Back to Mastra

Incident Post-Mortem: Builds Failing

communications/postmortems/2025-07-17.md

2025-12-182.6 KB
Original Source

Incident Post-Mortem: Builds Failing

  • Date: 2025-07-17
  • Duration: 6:29pm to 11:05pm
  • Impact: 53 build failures across 22 projects
  • Severity: Critical
  • Prepared by: Noah Crowley, Abhi Aiyer, Ose Dania

Issue Summary

Changes were made to improve the availability of the underlying Knative infrastructure, which resulted in persistent volume claims (PVC) being disabled. As a result, builds were failing until PVC functionality was re-enabled.

Timeline

All times in Pacific Time (PT)

  • 6:23pm: Changes were made to Knative infrastructure to improve availability
  • 6:29pm: First build failure occurred
  • 10:26pm: Build failures identified by staff, response initiated
  • 10:46pm: SME paged
  • 10:49pm: Identified cause of failures: Persistent volume claims disabled
  • 10:59pm: Last build failure occurred
  • 11:02pm: Persistent volume claims re-enabled
  • 11:05pm: Incident recovered

Root Cause Analysis

In order to reduce deployment times and improve performance, our runners use PVC claims to mount Filestore volumes. When changes intended to improve availability were made to the underlying Knative infrastructure, the new configuration inadvertently disabled PVC claims for Knative services. When build jobs complete, they automatically deploy a new runner with the updated build. Because the runner configuration includes a read/write PVC, but PVCs were disabled, the conflict caused Knative to fail when creating the new runner service.
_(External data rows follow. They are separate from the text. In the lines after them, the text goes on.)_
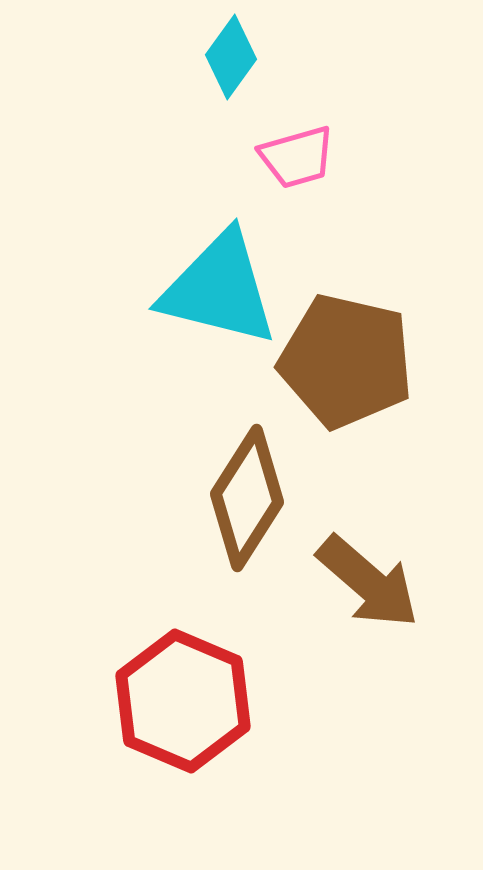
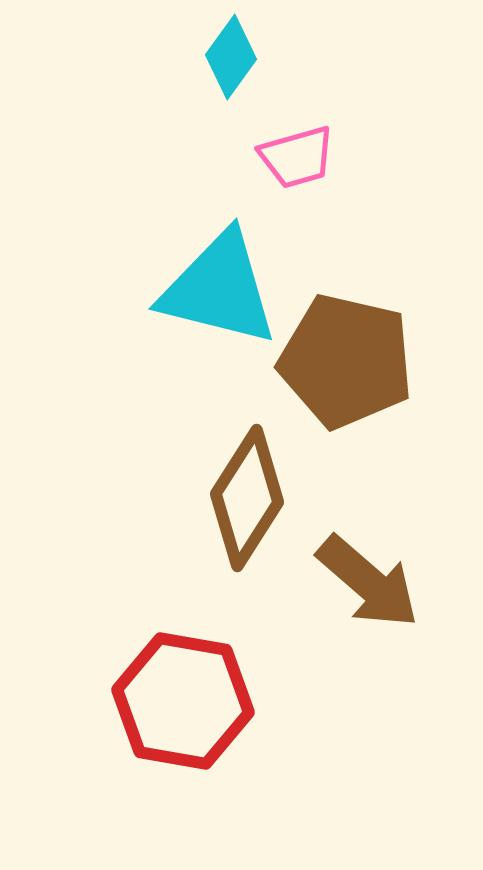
red hexagon: rotated 13 degrees counterclockwise
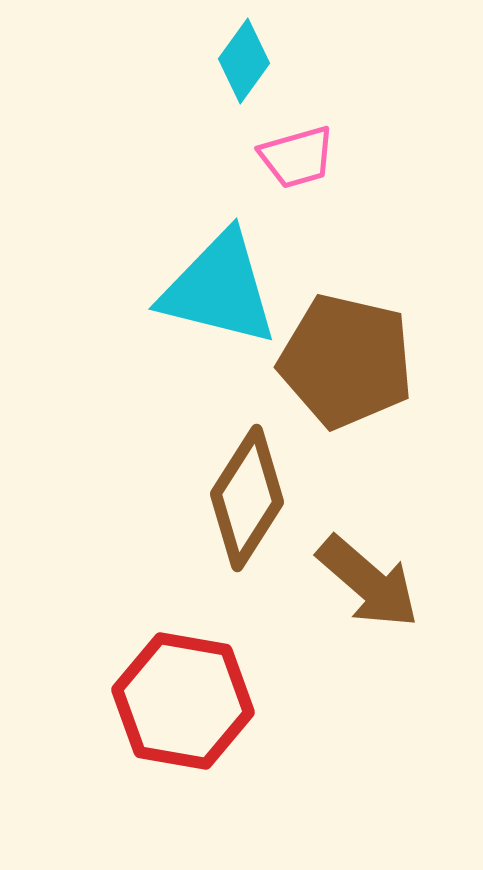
cyan diamond: moved 13 px right, 4 px down
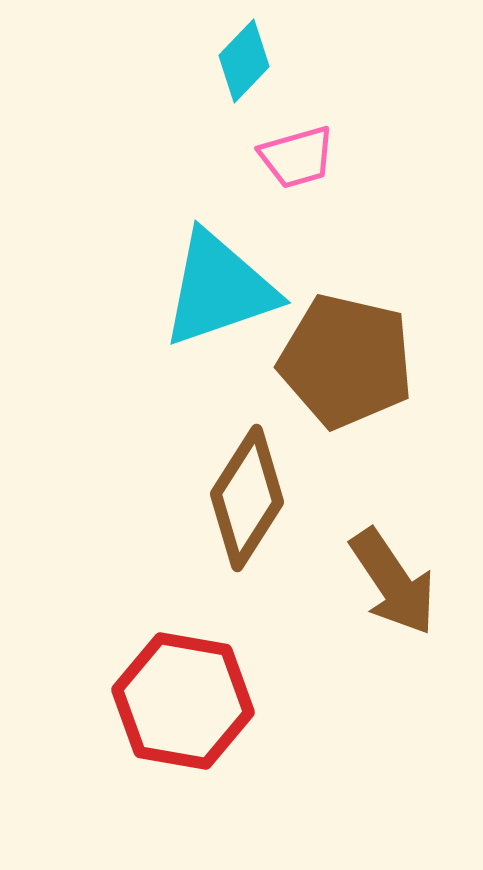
cyan diamond: rotated 8 degrees clockwise
cyan triangle: rotated 33 degrees counterclockwise
brown arrow: moved 25 px right; rotated 15 degrees clockwise
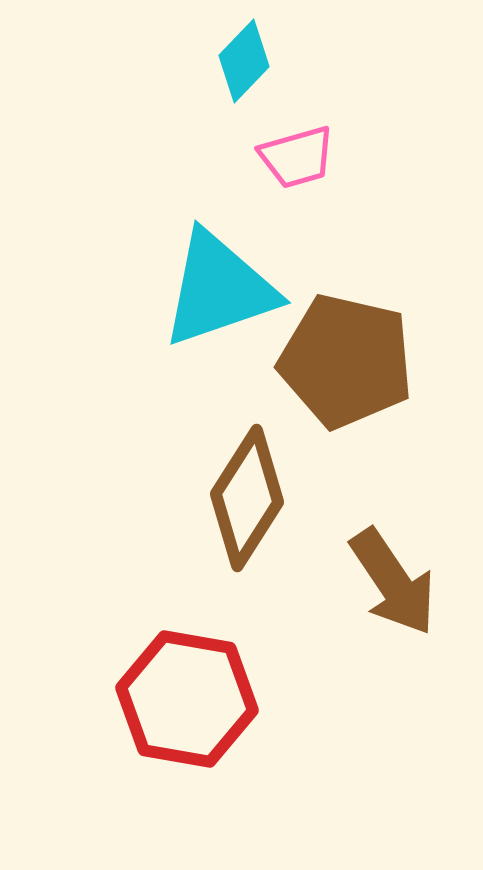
red hexagon: moved 4 px right, 2 px up
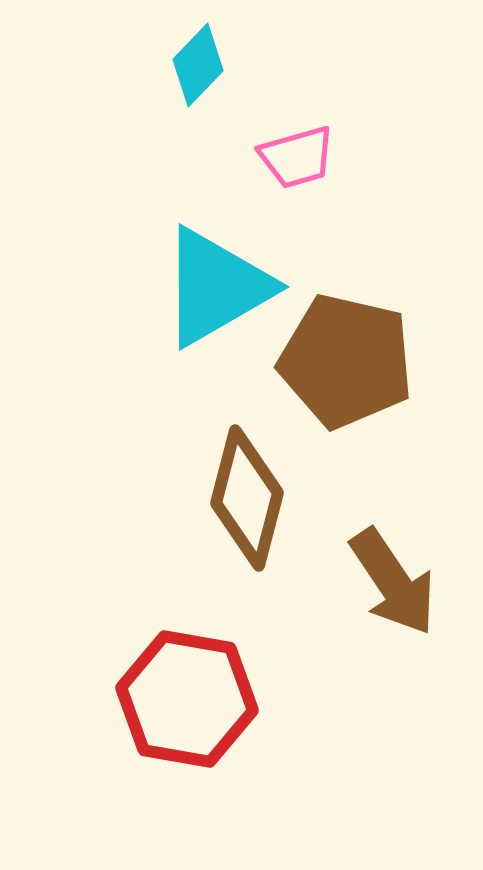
cyan diamond: moved 46 px left, 4 px down
cyan triangle: moved 3 px left, 2 px up; rotated 11 degrees counterclockwise
brown diamond: rotated 18 degrees counterclockwise
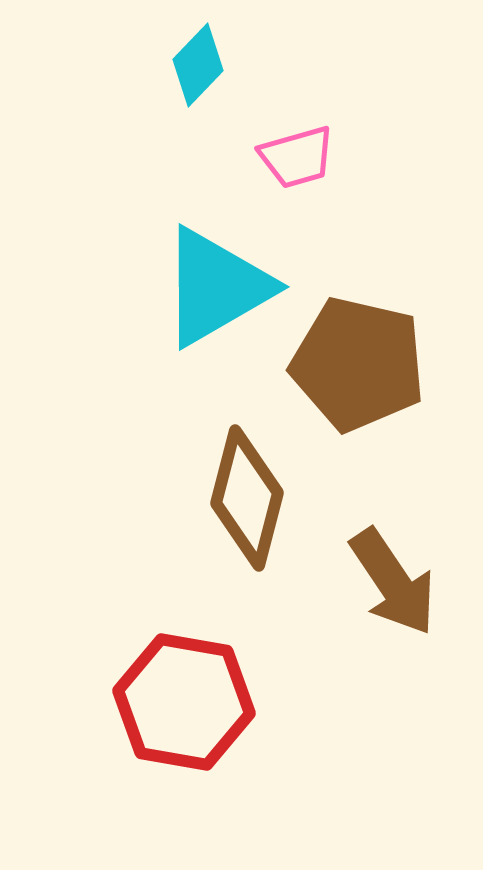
brown pentagon: moved 12 px right, 3 px down
red hexagon: moved 3 px left, 3 px down
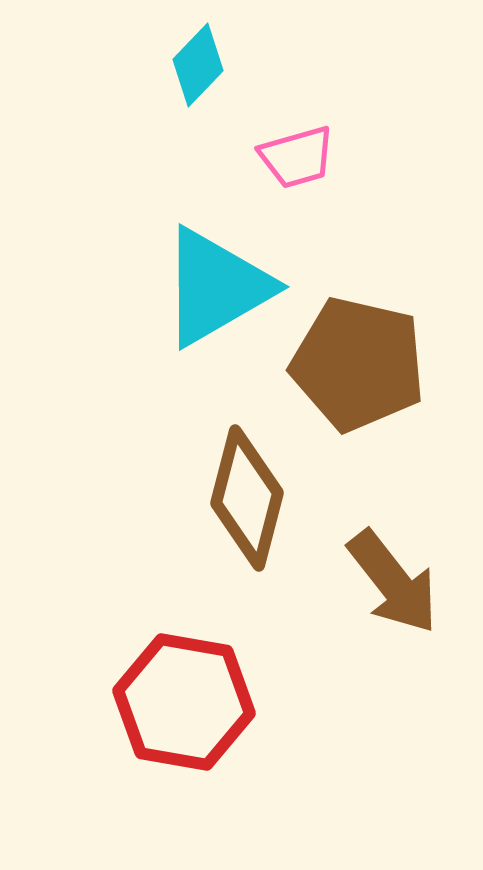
brown arrow: rotated 4 degrees counterclockwise
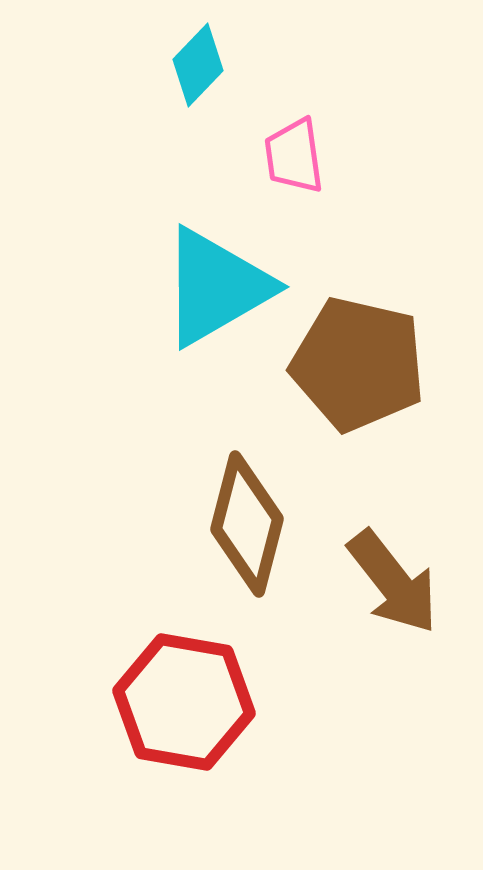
pink trapezoid: moved 3 px left, 1 px up; rotated 98 degrees clockwise
brown diamond: moved 26 px down
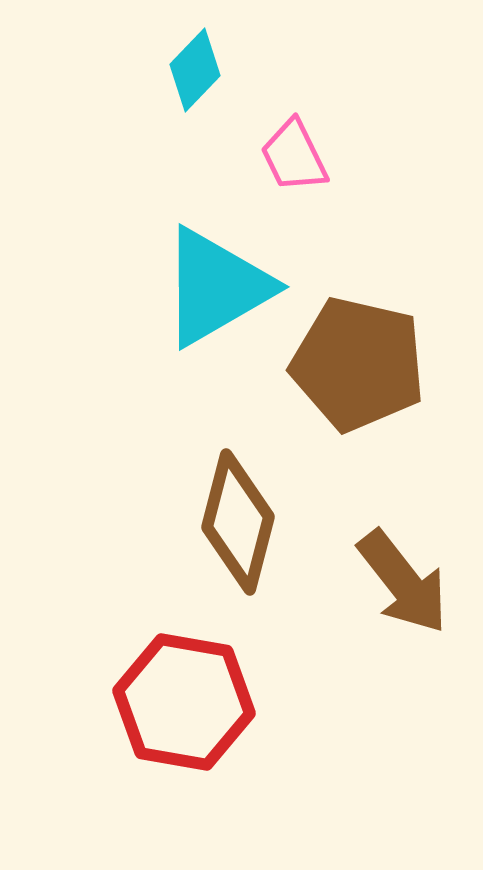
cyan diamond: moved 3 px left, 5 px down
pink trapezoid: rotated 18 degrees counterclockwise
brown diamond: moved 9 px left, 2 px up
brown arrow: moved 10 px right
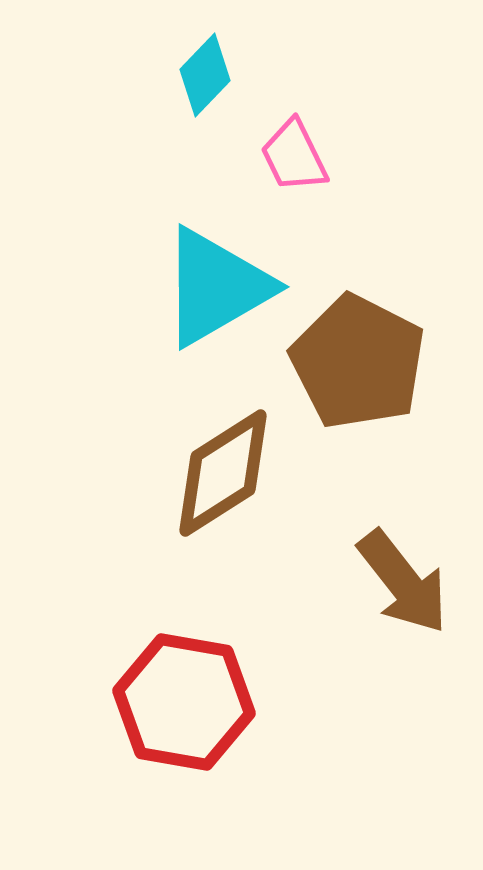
cyan diamond: moved 10 px right, 5 px down
brown pentagon: moved 2 px up; rotated 14 degrees clockwise
brown diamond: moved 15 px left, 49 px up; rotated 43 degrees clockwise
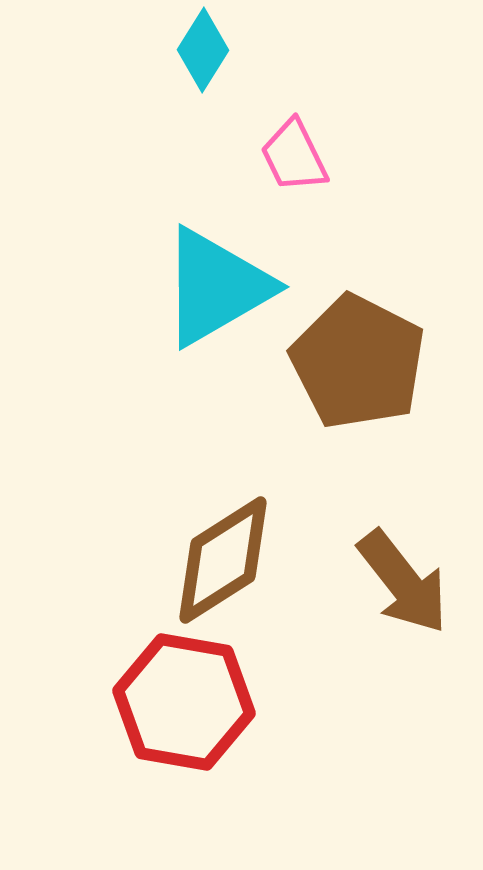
cyan diamond: moved 2 px left, 25 px up; rotated 12 degrees counterclockwise
brown diamond: moved 87 px down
This in turn caused the build job to fail.

Resolution

Knative configuration was updated to re-enable PVCs.

Impact Assessment

  • Users Affected: 53 builds across 22 projects
  • Services Affected: Mastra Cloud builder, runner
  • Duration: 4h 36m

Action Items

Immediate Actions (0-7 days)

  • Add business logic alerts for failed builds
  • Log build failures as errors
  • Reconcile IaC with existing configuration
  • Implement Incident.io

Short-term Improvements (8-30 days)

  • Add synthetic monitor that triggers a build
  • Staging Environment

Lessons Learned

What Went Well

  • Issue was identified by staff
  • SME was able to identify proximate cause through error messages

What Went Wrong

  • No validation of business functionality after infrastructure changes
  • Limited ability to page engineers
  • Drift between IaC and production configuration

Where We Got Lucky

  • Issue was identified by staff
  • Issue was not during prime business hours

Prevention Measures

Improvements to logs, metrics, and alerting.

Implementation of incident management tooling, including on-call and pagers.